Commentary: Evaluation of the Comorbidity Burden in Patients With Ankylosing Spondylitis Using a Large US Administrative Claims Data Set

Jessica A. Walsh1, Xue Song2*, Gilwan Kim2, Yujin Park3

1University of Utah School of Medicine and Salt Lake City Veteran Affairs Medical Center, Division of Rheumatology, Salt Lake City, UT, USA

2IBM Watson Health, Cambridge, MA, USA

3Novartis Pharmaceuticals Corporation, East Hanover, NJ, USA


Patients with chronic inflammatory rheumatic diseases, such as rheumatoid arthritis and spondyloarthritis, are at a higher risk of comorbidities, including cardiovascular disease. Although the prevalence of spondyloarthritis is estimated to be similar to that of rheumatoid arthritis, the risk of cardiovascular comorbidities in spondyloarthritis is not as well understood. Furthermore, the inflammatory rheumatic diseases differ in their pathogenic mechanisms, the populations affected, and treatment recommendations; therefore, it is important to examine these diseases separately. Ankylosing spondylitis (AS) is the prototype of spondyloarthritis; the onset of disease occurs at a relatively young age, and patients with AS are often undiagnosed for long periods of time. This increased duration of exposure to inflammation and use of nonsteroidal anti-inflammatory drugs may contribute to the higher risk of cardiovascular comorbidities in these patients.
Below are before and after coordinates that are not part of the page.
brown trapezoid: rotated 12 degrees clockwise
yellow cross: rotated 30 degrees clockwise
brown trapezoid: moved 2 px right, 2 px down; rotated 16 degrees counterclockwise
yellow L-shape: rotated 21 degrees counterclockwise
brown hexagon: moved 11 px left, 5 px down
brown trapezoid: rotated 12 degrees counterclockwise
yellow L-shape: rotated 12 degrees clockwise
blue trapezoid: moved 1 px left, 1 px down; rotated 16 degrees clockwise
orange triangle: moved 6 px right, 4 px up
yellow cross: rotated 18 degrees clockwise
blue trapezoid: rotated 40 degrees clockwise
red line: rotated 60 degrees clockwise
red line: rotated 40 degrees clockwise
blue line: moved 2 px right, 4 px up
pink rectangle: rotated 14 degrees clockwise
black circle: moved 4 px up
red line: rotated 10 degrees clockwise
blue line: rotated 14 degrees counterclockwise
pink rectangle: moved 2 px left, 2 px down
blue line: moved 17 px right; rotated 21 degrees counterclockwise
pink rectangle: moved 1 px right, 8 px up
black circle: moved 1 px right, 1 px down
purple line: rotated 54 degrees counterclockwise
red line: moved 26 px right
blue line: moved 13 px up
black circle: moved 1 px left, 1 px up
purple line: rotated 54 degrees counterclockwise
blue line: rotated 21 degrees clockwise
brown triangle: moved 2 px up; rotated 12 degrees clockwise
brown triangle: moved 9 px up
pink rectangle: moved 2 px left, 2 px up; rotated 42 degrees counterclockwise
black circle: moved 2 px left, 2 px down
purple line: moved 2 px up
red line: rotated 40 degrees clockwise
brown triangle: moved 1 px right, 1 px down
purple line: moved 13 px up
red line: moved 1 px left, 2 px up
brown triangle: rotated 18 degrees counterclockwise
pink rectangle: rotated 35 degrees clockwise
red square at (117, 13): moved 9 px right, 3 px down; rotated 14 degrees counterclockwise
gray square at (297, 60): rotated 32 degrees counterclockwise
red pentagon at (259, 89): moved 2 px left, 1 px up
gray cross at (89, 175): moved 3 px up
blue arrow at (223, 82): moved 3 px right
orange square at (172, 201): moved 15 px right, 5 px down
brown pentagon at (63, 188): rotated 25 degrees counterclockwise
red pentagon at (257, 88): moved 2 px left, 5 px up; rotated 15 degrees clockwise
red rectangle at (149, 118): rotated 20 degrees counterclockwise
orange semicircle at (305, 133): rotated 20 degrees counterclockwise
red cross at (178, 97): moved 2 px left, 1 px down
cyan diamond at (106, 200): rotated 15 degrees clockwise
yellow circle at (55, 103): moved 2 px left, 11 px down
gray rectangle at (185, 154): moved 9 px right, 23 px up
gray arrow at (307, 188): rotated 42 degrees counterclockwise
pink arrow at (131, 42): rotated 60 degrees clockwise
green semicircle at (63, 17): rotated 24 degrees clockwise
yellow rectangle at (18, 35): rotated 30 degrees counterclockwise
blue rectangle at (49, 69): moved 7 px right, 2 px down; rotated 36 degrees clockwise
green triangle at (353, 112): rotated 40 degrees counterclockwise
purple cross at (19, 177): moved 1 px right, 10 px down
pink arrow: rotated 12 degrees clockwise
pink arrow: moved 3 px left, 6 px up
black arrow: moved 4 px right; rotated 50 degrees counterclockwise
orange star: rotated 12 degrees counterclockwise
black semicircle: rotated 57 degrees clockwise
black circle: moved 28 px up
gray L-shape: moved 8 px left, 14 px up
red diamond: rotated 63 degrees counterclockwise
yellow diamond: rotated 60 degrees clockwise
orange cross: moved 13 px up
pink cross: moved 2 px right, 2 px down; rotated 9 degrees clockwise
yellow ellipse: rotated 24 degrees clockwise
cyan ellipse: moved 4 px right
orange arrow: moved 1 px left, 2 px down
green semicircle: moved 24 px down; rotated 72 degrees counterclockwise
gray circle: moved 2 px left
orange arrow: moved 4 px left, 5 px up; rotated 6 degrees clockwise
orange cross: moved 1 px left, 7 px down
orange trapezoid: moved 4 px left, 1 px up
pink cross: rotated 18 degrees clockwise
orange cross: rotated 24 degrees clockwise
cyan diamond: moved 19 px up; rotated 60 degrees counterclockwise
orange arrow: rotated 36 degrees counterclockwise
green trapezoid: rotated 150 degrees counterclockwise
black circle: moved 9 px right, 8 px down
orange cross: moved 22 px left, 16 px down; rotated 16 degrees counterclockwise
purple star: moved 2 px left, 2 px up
Here we describe our recently published study (Walsh JA, et al. Clin Rheumatol. 2018;37[7]:1869-1878.), which used large national claims databases and showed that US patients with AS had significantly more comorbidities, including cardiovascular disease, than matched controls. We also review the current understanding of the risk of cardiovascular comorbidities in patients with AS. Knowledge of the frequency and risk of comorbidities can assist rheumatologists and primary care physicians with comorbidity screening and strategies for a holistic care approach for patients with AS, including the possibility of adapting the existing cardiovascular risk assessments for these patients. Counseling patients on additional lifestyle risk factors, early cardiovascular screening, and the necessity of further diagnostic testing will be important for optimizing patient care for AS.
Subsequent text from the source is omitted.